The data that follows must be transcribed in full and exactly, minus the pictures.

Saved entries
---
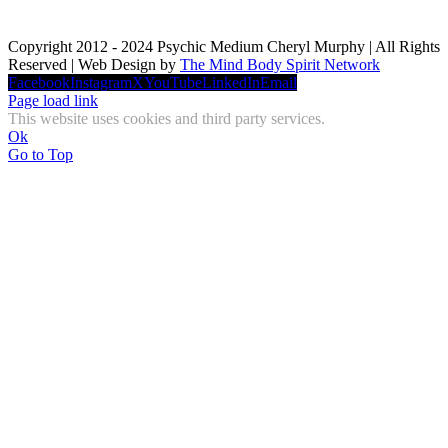
Copyright 2012 - 2024 Psychic Medium Cheryl Murphy | All Rights
Reserved | Web Design by
The Mind Body Spirit Network
Facebook
Instagram
X
YouTube
LinkedIn
Email
Page load link
This website uses cookies and third party services.
Ok
Go to Top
---
◆ TASK RESULT ◆
Copyright 2012 - 2024 Psychic Medium Cheryl Murphy | All Rights
Reserved | Web Design by
The Mind Body Spirit Network
Facebook
Instagram
X
YouTube
LinkedIn
Email
Page load link
This website uses cookies and third party services.
Ok
Go to Top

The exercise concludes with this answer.